Many other inquiries under the Freedom of Information Act were rendered void. Federal states such as Bavaria have not enacted such a law, others such as Saarland or Saxony-Anhalt demand deterrent fees. Most ministries keep information on the Office for the Protection of the Constitution under lock and key. Where they are communicated, however, the figures are comparatively low. That shows that above all the federal domestic secret service is responsible for the secret localization.

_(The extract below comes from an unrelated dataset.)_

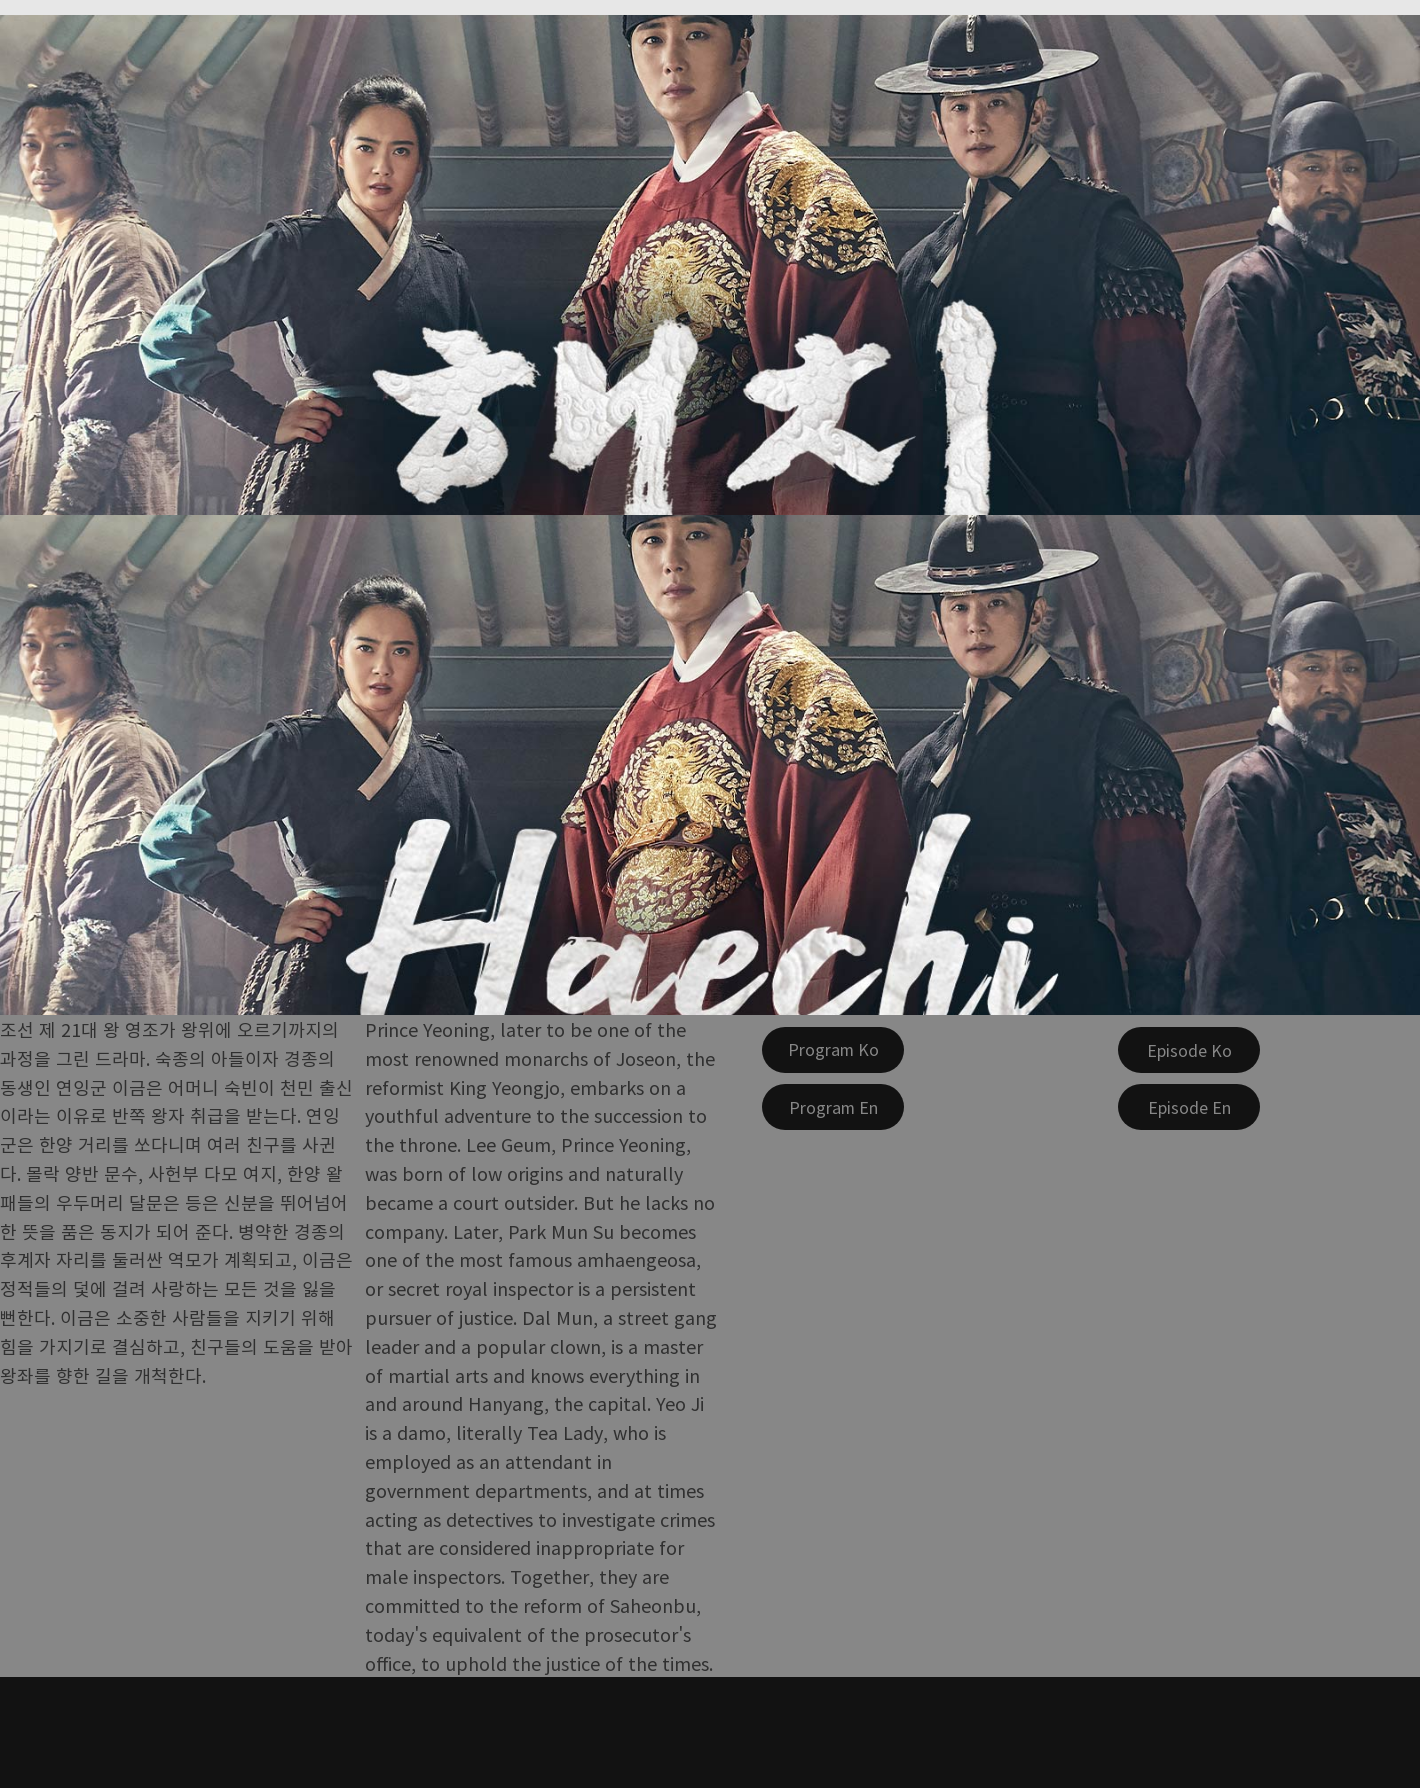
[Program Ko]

The overview of the investigation procedures for which “Silent SMS” are used in the federal states is confusing. In addition, not all authorities are required by law to record the frequency (e.g. daily or hourly) at which a person is secretly texted. In the state of Brandenburg, the frequency of the measure could only be quantified “on the basis of accounting”. In fact, in some federal states “Silent SMS” are sent by private service providers. This responsibility will soon be transferred to “Joint Competence and Service Centres in the Field of Police Telecommunications Surveillance”, which will be established in Hamburg and Leipzig.
Little change after court ruling
With a judgement of the Federal High Court the dispatch of “Silent SMS” should be actually contained. One year ago, the judges had demanded that a court order in accordance with § 100i Paragraph 1 No. 2 StPO be obtained for the measure. The Court has thus joined the criticism that the “Silent SMS” cannot be based on the regulations for the surveillance and recording of telecommunications. This is because telecommunications surveillance may only be carried out as a passive measure, but the sending of a text message by the police is an active measure which, moreover, does not originate from the persons concerned.
The judges regard the generation of such data as “active influence on the existing database”, which requires its own authorization. However, the judgment published on 8 February 2018 does not appear to have any major influence on the method. Perhaps the decline in the Federal Criminal Police Office is due to the judgement, but no change can be seen in the Federal Police or in the federal states. This is another reason why the classification of the figures for the Federal Office for the Protection of the Constitution is annoying, as it would be interesting to find out whether the Court’s ruling could also contain surveillance by the secret services.